PROBLEM TO WORK ON: Each line of the listing below must be retyped exactly, with images left out.

┄┄┄┄┄┄┄┄┄┄┄┄┄┄┄┄┄┄┄┄

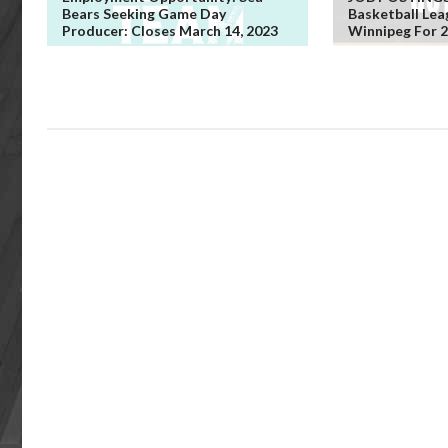
Bears Seeking Game Day
Basketball Lea
Producer: Closes March 14, 2023
Winnipeg For 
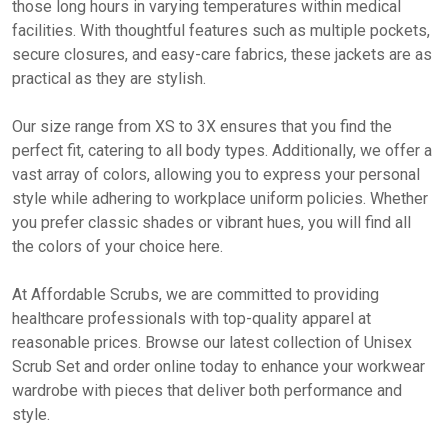
those long hours in varying temperatures within medical
facilities. With thoughtful features such as multiple pockets,
secure closures, and easy-care fabrics, these jackets are as
practical as they are stylish.
Our size range from XS to 3X ensures that you find the
perfect fit, catering to all body types. Additionally, we offer a
vast array of colors, allowing you to express your personal
style while adhering to workplace uniform policies. Whether
you prefer classic shades or vibrant hues, you will find all
the colors of your choice here.
At Affordable Scrubs, we are committed to providing
healthcare professionals with top-quality apparel at
reasonable prices. Browse our latest collection of Unisex
Scrub Set and order online today to enhance your workwear
wardrobe with pieces that deliver both performance and
style.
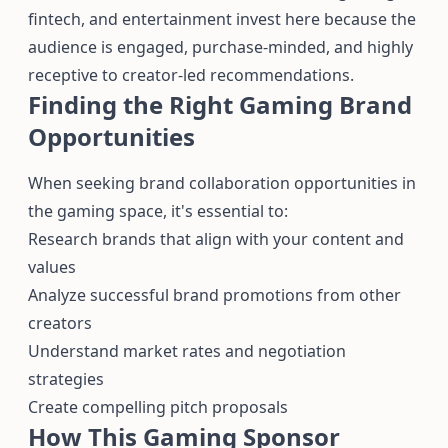
fintech, and entertainment invest here because the
audience is engaged, purchase-minded, and highly
receptive to creator-led recommendations.
Finding the Right Gaming Brand
Opportunities
When seeking brand collaboration opportunities in
the gaming space, it's essential to:
Research brands that align with your content and
values
Analyze successful brand promotions from other
creators
Understand market rates and negotiation
strategies
Create compelling pitch proposals
How This Gaming Sponsor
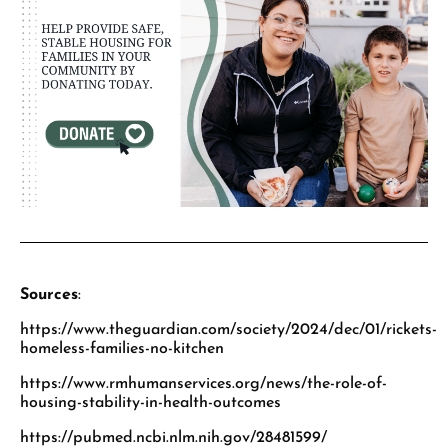
Sources
:
https://www.theguardian.com/society/2024/dec/01/rickets-
homeless-families-no-kitchen
https://www.rmhumanservices.org/news/the-role-of-
housing-stability-in-health-outcomes
https://pubmed.ncbi.nlm.nih.gov/28481599/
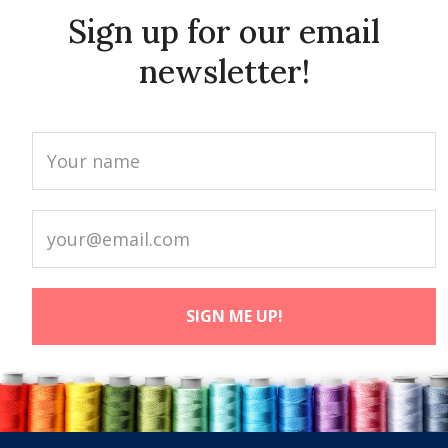
Sign up for our email
newsletter!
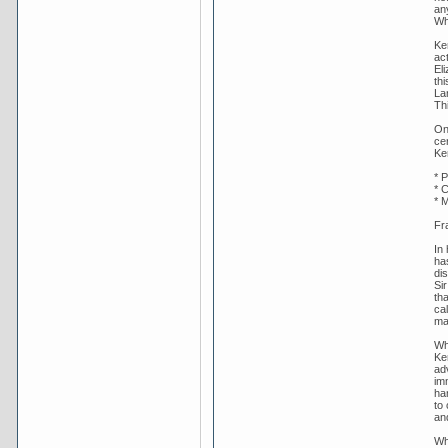
an
Whi
Ke
act
Eli
th
La
Th
On
ce
Ke
* P
* C
* 
Fr
In
ha
dis
Si
th
cal
maj
Wh
Ke
ad
im
han
to
an
Wh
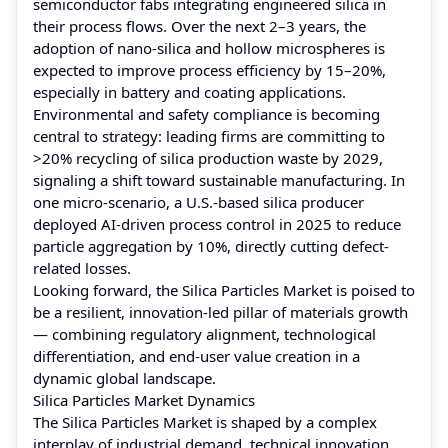
semiconductor fabs integrating engineered silica in
their process flows. Over the next 2–3 years, the
adoption of nano-silica and hollow microspheres is
expected to improve process efficiency by 15–20%,
especially in battery and coating applications.
Environmental and safety compliance is becoming
central to strategy: leading firms are committing to
>20% recycling of silica production waste by 2029,
signaling a shift toward sustainable manufacturing. In
one micro-scenario, a U.S.-based silica producer
deployed AI‑driven process control in 2025 to reduce
particle aggregation by 10%, directly cutting defect-
related losses.
Looking forward, the Silica Particles Market is poised to
be a resilient, innovation-led pillar of materials growth
— combining regulatory alignment, technological
differentiation, and end‑user value creation in a
dynamic global landscape.
Silica Particles Market Dynamics
The Silica Particles Market is shaped by a complex
interplay of industrial demand, technical innovation,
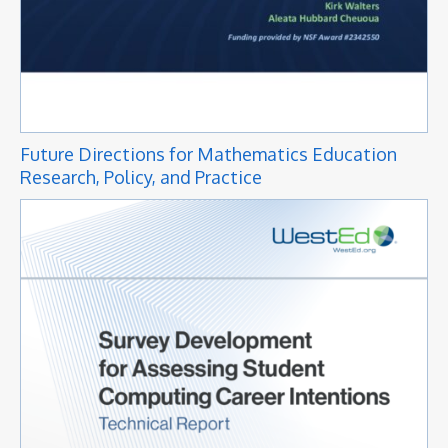
Future Directions for Mathematics Education
Research, Policy, and Practice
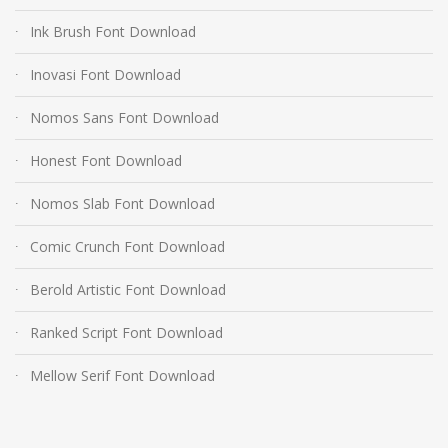
Ink Brush Font Download
Inovasi Font Download
Nomos Sans Font Download
Honest Font Download
Nomos Slab Font Download
Comic Crunch Font Download
Berold Artistic Font Download
Ranked Script Font Download
Mellow Serif Font Download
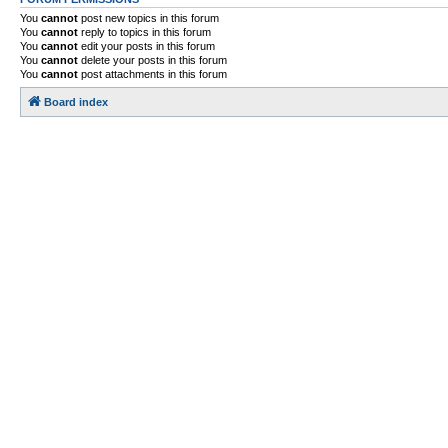
You
cannot
post new topics in this forum
You
cannot
reply to topics in this forum
You
cannot
edit your posts in this forum
You
cannot
delete your posts in this forum
You
cannot
post attachments in this forum
Board index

┄┄┄┄┄┄┄┄┄┄┄┄┄┄┄┄┄┄┄┄

SOLUTION:
Bears Seeking Game Day
Basketball Lea
Producer: Closes March 14, 2023
Winnipeg For 
those long hours in varying temperatures within medical
facilities. With thoughtful features such as multiple pockets,
secure closures, and easy-care fabrics, these jackets are as
practical as they are stylish.
Our size range from XS to 3X ensures that you find the
perfect fit, catering to all body types. Additionally, we offer a
vast array of colors, allowing you to express your personal
style while adhering to workplace uniform policies. Whether
you prefer classic shades or vibrant hues, you will find all
the colors of your choice here.
At Affordable Scrubs, we are committed to providing
healthcare professionals with top-quality apparel at
reasonable prices. Browse our latest collection of Unisex
Scrub Set and order online today to enhance your workwear
wardrobe with pieces that deliver both performance and
style.
fintech, and entertainment invest here because the
audience is engaged, purchase-minded, and highly
receptive to creator-led recommendations.
Finding the Right Gaming Brand
Opportunities
When seeking brand collaboration opportunities in
the gaming space, it's essential to:
Research brands that align with your content and
values
Analyze successful brand promotions from other
creators
Understand market rates and negotiation
strategies
Create compelling pitch proposals
How This Gaming Sponsor
Sources
:
https://www.theguardian.com/society/2024/dec/01/rickets-
homeless-families-no-kitchen
https://www.rmhumanservices.org/news/the-role-of-
housing-stability-in-health-outcomes
https://pubmed.ncbi.nlm.nih.gov/28481599/
Sign up for our email
newsletter!
an
Whi
Ke
act
Eli
th
La
Th
On
ce
Ke
* P
* C
* 
Fr
In
ha
dis
Si
th
cal
maj
Wh
Ke
ad
im
han
to
an
Wh
semiconductor fabs integrating engineered silica in
their process flows. Over the next 2–3 years, the
adoption of nano-silica and hollow microspheres is
expected to improve process efficiency by 15–20%,
especially in battery and coating applications.
Environmental and safety compliance is becoming
central to strategy: leading firms are committing to
>20% recycling of silica production waste by 2029,
signaling a shift toward sustainable manufacturing. In
one micro-scenario, a U.S.-based silica producer
deployed AI‑driven process control in 2025 to reduce
particle aggregation by 10%, directly cutting defect-
related losses.
Looking forward, the Silica Particles Market is poised to
be a resilient, innovation-led pillar of materials growth
— combining regulatory alignment, technological
differentiation, and end‑user value creation in a
dynamic global landscape.
Silica Particles Market Dynamics
The Silica Particles Market is shaped by a complex
interplay of industrial demand, technical innovation,
Future Directions for Mathematics Education
Research, Policy, and Practice
Ink Brush Font Download
Inovasi Font Download
Nomos Sans Font Download
Honest Font Download
Nomos Slab Font Download
Comic Crunch Font Download
Berold Artistic Font Download
Ranked Script Font Download
Mellow Serif Font Download
You
cannot
post new topics in this forum
You
cannot
reply to topics in this forum
You
cannot
edit your posts in this forum
You
cannot
delete your posts in this forum
You
cannot
post attachments in this forum
Board index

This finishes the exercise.